Gyan Vani
- Delhi, India; India;
- Broadcast area: National
- Frequency: 105.6 FM
- Branding: Gyan Vani

Ownership
- Owner: Indira Gandhi National Open University

History
- First air date: March 2000

Links
- Website: http://www.ignou.ac.in/ignou/aboutignou/broadcast/3

= Gyan Vani =

Gyan Vani is an educational FM radio station in several cities of India.

==Description==
Gyan Vani is an educational FM radio station in several cities of India. Gyan Vani stations operate as a media cooperative with the day-to-day programmes being contributed by various educational institutions, NGOs, government and semi-government organizations, UN agencies, ministries such as Agriculture, Environment, Health, Women and Child Welfare, Science & Technology, etc. besides national level institutions such as NCERT, NIOS and state open universities. Each Gyan Vani station has a range of about 60 km and covers an entire city including the adjoining rural areas.

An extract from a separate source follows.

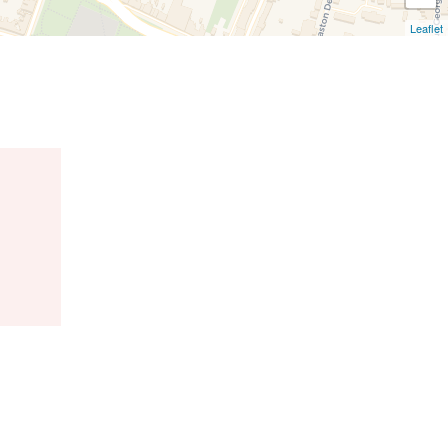
Leaflet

The medium of broadcast is English, Hindi or language of the region. Each nodal centre is provided with media from Indira Gandhi National Open University's (IGNOU) Electronic Media Production Centre. The centre serves purposes of production, dissemination and transmission of educational material. The facilities available at the media production centre are shared with various educational and training institutions, state open universities, central and state government ministries or departments, non governmental organizations, corporate bodies and other sectors. Once the Government of India through a cabinet decision decided to allot one frequency for Education with IGNOU as the nodal agency, Dr R Sreedher, then the director of EMPC designed the network by organising a series of brain storming sessions. His idea was to use the audio video studios available with the educational institutions for producing the programmes and use the AIR or the Doordarshan, public broadcasters' towers and technical facilities for transmission. He wanted to hire these facilities instead of creating his own infrastructure and appointing technical persons. A memorandum of understanding was signed between IGNOU and Prasar Bharati to share the towers. But as of 2013 there are 37 stations functioning. But the original concept of localised broadcasts have been given a go by and most of them are relaying the Delhi programmes. The second phase of radio privatisation even though reserved one frequency for education, neither the MHRD, the nodal ministry nor IGNOU, has taken any interest in pursuing the network. Change of governments and the party in power at the centre, resulted in step-motherly treatment of the network. Dr Sreedher left IGNOU in 2003 and thereafter the EMPC centre is not having any other dynamic director. The regular director, VK Arora was able to complete the task of installing 37 transmitters but was responsible for deviating from original programmes to a relay concept. After Arora left, a new regular full-time director has not been appointed and also the autonomous status of EMPC has been withdrawn making the centre really helpless in expanding the network

==History==
In March 2000, when FM frequency licenses were auctioned, the Ministry of Human Resource Development (MHRD) had been given a frequency for educational broadcasting in each of the 40 cities. The ministry handed the task to IGNOU as it already had some experience telecasting education on Gyan Darshan. IGNOU signed a MOU with Prasar Bharati with an understanding that Prasar Bharati shall provide its infrastructure and also set up and operate the FM stations for educational broadcasts. The signatory of MOU were Shri K. S. Prasada Rao Registrar, IGNOU and Hari Om Srivastava, Chief Engineer from All India radio. The MOU was signed in Presence of Shri H. P. Dixit, Vice Chancellor of IGNOU and Shri Anil Baijal, CEO, Prasar Bharati. IGNOU started broadcasting in Allahabad, Bangalore, Bhopal, Coimbatore, Lucknow and Vishakhapatnam. This was to expand to 40 other cities in two years. Gyan Vani's Educational FM Radio Network has spread to 37 cities and towns across the country. A proposal to start Gyan Vani Stations at another 15 places is under consideration of the Ministries of HRD and Information & Broadcasting.